Dr. Mikhail Chebunin

Teaching Assistant

Dr. Fausto Colantoni

Time and Place

Lecture

TBA

Exercise

TBA

Format and Language

2+1 (2 hours lecture + 1 hour exercise session per week), 42 hours (28 lecture hours + 14 exercise hours). The course will be taught in English.

Requirements

Students should be familiar with basic courses in Analysis and Probability. Also helpful, but not required, is basic knowledge in Functional and Convex analysis.

Target groups

Master Math, DaSci, MaBi, Fin, WiMa, CSE.

Description

Optimal transport is a mathematical theory that connects probability, optimization, functional analysis, and convex analysis. Originally, it was introduced by Monge in 1781 as a problem of optimally transporting soil, and then became a fundamental tool in modern probability, machine learning, and data science. This course provides an introduction to modern foundations/background in optimal transport theory with applications to statistics, machine learning, and data science.

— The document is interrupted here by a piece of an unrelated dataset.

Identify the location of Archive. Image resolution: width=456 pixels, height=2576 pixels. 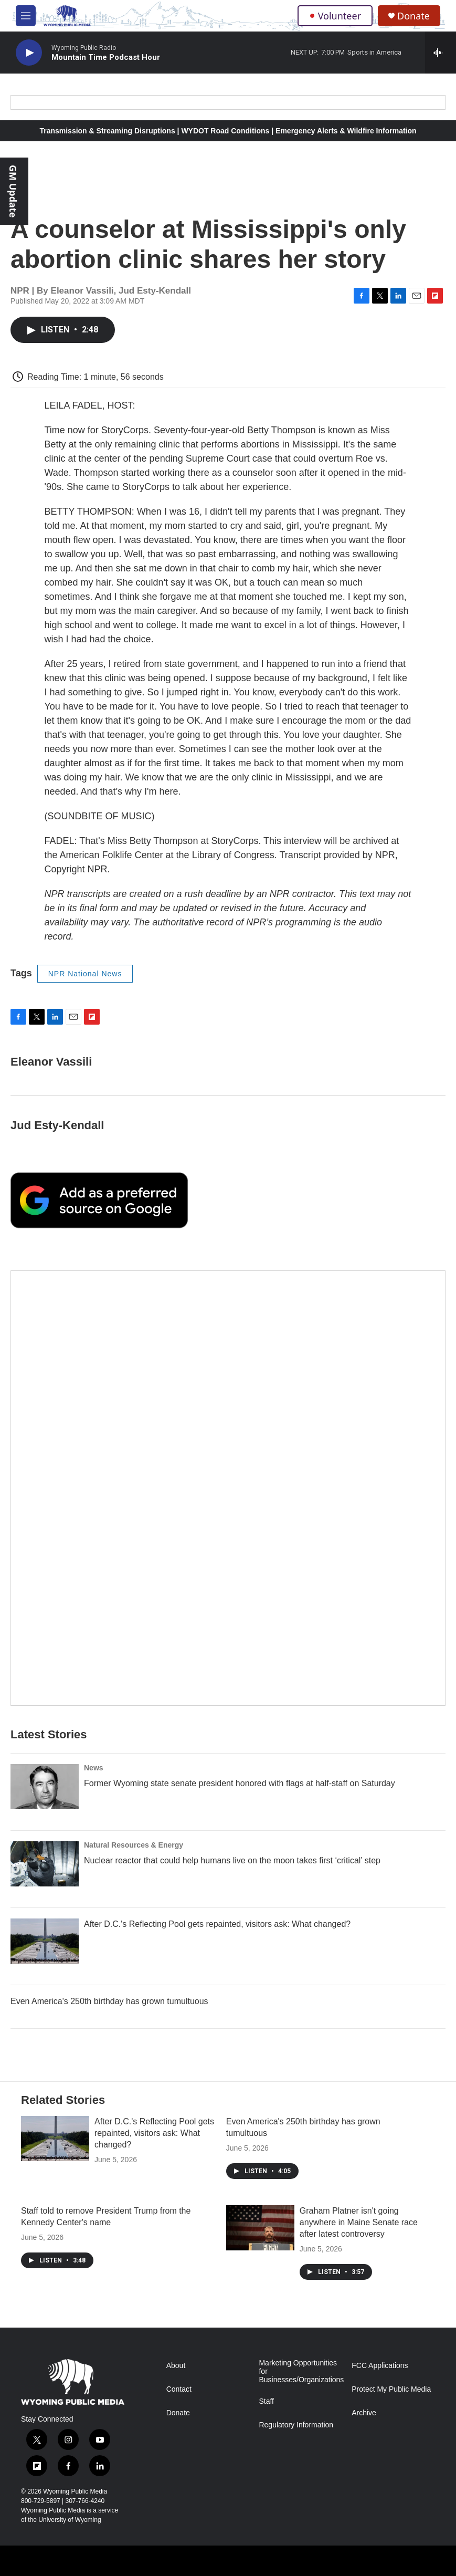 (364, 2413).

We begin with finite-dimensional problems to build intuition, then develop the general theory on Polish spaces using tools from probability theory (couplings, pushforward measures, weak convergence). Core topics include the Kantorovich relaxation and duality, Brenier's theorem, and Wasserstein distances. The course emphasizes connections to analysis and probability, including couplings as transport plans, Wasserstein metrics as natural distances on probability spaces, and applications to empirical measures and statistical estimation.

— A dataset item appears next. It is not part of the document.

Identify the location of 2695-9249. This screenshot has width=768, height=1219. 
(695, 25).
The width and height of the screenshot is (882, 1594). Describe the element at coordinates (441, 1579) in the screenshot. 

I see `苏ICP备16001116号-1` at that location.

The course mostly follows the recent book by Gero Friesecke (SIAM, 2024), which provides a modern, accessible treatment. Students will develop both theoretical and practical skills, including R/Python programming focus on data science problems.

Topics:

• Optimal Transport on Finite Spaces

• Measures on Polish Spaces

• Existence of Optimal Transport Plans

• Kantorovich Duality

• Brenier's Theorem and Optimal Maps

• Wasserstein Distances

• Entropic Regularization and Computation

• Selected Applications, e.g., statistical applications, Wasserstein GANs in machine learning, and applications to data science. 
   

Exam

Final written or oral examination, depending on the number of participants. The examination form will be announced in advance, at least 4 weeks before the examination date. The prerequisite for taking the exam is to achieve at least 50 % of the practice points.

Exercise sessions

Problem-solving sessions emphasizing computational examples and analysis-probabilistic proofs. Exercise sheets will be distributed every one or two weeks in the Moodle course.

Literature

• Friesecke, Gero. Optimal Transport: A Comprehensive Introduction to Modeling, Analysis, Simulation, Applications, SIAM, 2024.

• Santambrogio, Filippo. Optimal Transport for Applied Mathematicians: Calculus of Variations, PDEs, and Modeling, Birkhäuser, 2015.

• Peyré, Gabriel and Cuturi, Marco. Computational Optimal Transport, Foundations and Trends in Machine Learning, 2019.